Pawai TK Bercadar dan Bersenjata, Kepala Sekolah Minta Maaf

CNN Indonesia, CNN Indonesia | Sabtu, 18/08/2018 19:27 WIB
Pawai TK Bercadar dan Bersenjata, Kepala Sekolah Minta Maaf Kepala Bidang Humas Polda Jawa Timur Frans Barung. (CNNIndonesia/Abi Sarwanto)
Jakarta, CNN Indonesia -- Karnaval murid Taman Kanak-kanak (TK) di Probolinggo, Jawa Timur viral di media sosial. Dalam pawai dalam rangka menyambut HUT RI ke-73 itu, sejumlah murid TK bercadar dan membawa replika senjata api.

Pawai Budaya itu digelar Sabtu (18/8) dengan rute Jalan Panglima Sudirman (depan Pemkot) - Jl.
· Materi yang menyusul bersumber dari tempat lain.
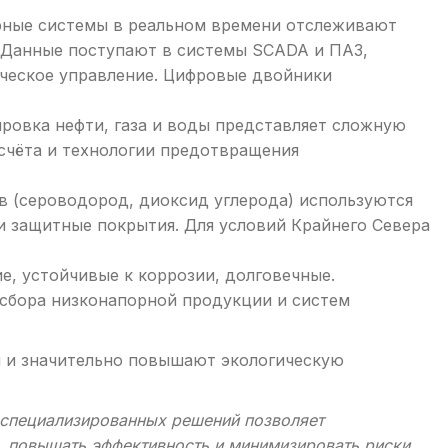
ные системы в реальном времени отслеживают
. Данные поступают в системы SCADA и ПАЗ,
ческое управление. Цифровые двойники
овка нефти, газа и воды представляет сложную
счёта и технологии предотвращения
 (сероводород, диоксид углерода) используются
и защитные покрытия. Для условий Крайнего Севера
е, устойчивые к коррозии, долговечные.
сбора низконапорной продукции и систем
 и значительно повышают экологическую
 специализированных решений позволяет
 повышать эффективность и минимизировать риски,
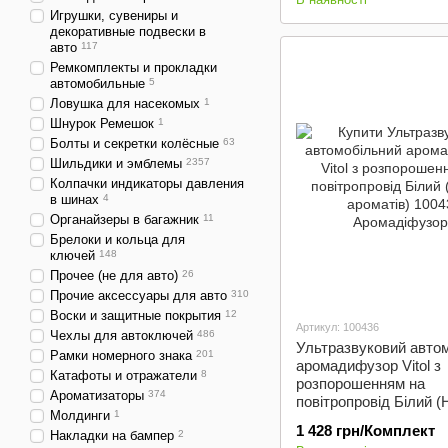
Игрушки, сувениры и
декоративные подвески в
авто
117
Ремкомплекты и прокладки
автомобильные
5
Ловушка для насекомых
1
Шнурок Ремешок
1
Болты и секретки колёсные
63
Шильдики и эмблемы
2357
Колпачки индикаторы давления
в шинах
4
Органайзеры в багажник
11
Брелоки и кольца для
ключей
148
Прочее (не для авто)
26
Прочие аксессуары для авто
310
Воски и защитные покрытия
12
Артикул: 100436
Чехлы для автоключей
486
Ультразвуковий авто
Рамки номерного знака
201
аромадифузор Vitol з
Катафоты и отражатели
8
розпорошенням на
Ароматизаторы
374
повітропровід Білий (
Молдинги
1
ароматів)
1 428 грн/Комплект
Накладки на бампер
2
Suroyo - Alun-alun, dan diikuti 158 anak Kelompok Bermain (KB) dan Taman Kanak-kanak (TK).

Video itu langsung beredar di media sosial. Warganet (netizen) ramai- ramai mengomentarinya. Bahkan organisasi kepemudaan seperti GMNI, IPNU, GP Ansor dan Gusdurian Probolinggo memprotes karnaval itu.
Kabid Humas Polda Jatim Kombes Pol Frans Barung Mangera menuturkan polisi, TNI telah bertemu dengan pihak sekolah dan Dinas Pendidikan Probolinggo.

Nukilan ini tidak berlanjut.